We have previously reported that normal B lymphocytes in lymph nodes and peripheral blood of patients with Hodgkin’s disease (HD) express CD40 ligand (CD40L) and CD30 ligand (CD30L). Both ligands can activate NF-kb and promote Reed-Sternberg (RS) cell survival. Therefore, we hypothesized that elimination of B lymphocytes from HD lesions may deprive the RS cells of important growth signals and may result in tumor regression.

To examine this hypothesis, we treated patients with relapsed classic HD with 375 mg/m2 of rituximab (Rituxan) IV every week for 6 consecutive weeks. Patients were eligible if they had relapsed classic HD, regardless of CD20-antigen expression on RS cells, and had had at least two prior treatment regimens. Patients were excluded if they were pregnant women, had lymphocyte depletion or lymphocyte-predominant histology, were infected with HIV, or had central nervous system involvement by lymphoma.

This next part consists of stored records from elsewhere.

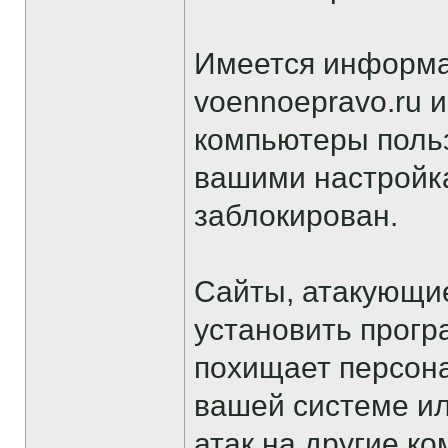
Имеется информац
voennoepravo.ru и
компьютеры польз
вашими настройк
заблокирован.
Сайты, атакующи
установить прогр
похищает персон
вашей системе ил
атак на другие к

Objective tumor response was assessed after completion of six doses. Eighteen patients with nodular sclerosis histology are enrolled, 15 of whom have completed the planned therapy and are evaluable for response. CD20 antigen was expressed by the RS cells in 5 patients. Patient age ranged between 17 and 66 years and the number of prior treatment regimens ranged between 2 and 7 (median: 5 regimens). Thirteen patients had prior bone marrow transplantation. Seven patients had disease limited to lymph nodes and 8 had disease involving lymph nodes plus lungs and/or liver.

Three patients (20%) had major responses (2 partial and 1 complete [unconfirmed]). All responding patients had disease limited to lymph nodes and the RS cells did not express CD20. Six additional patients had stable disease, 2 of whom experienced resolution of B symptoms.

CONCLUSION: Rituximab therapy, possibly by eliminating normal B lymphocytes from HD patients, can result in major clinical responses and symptom improvement.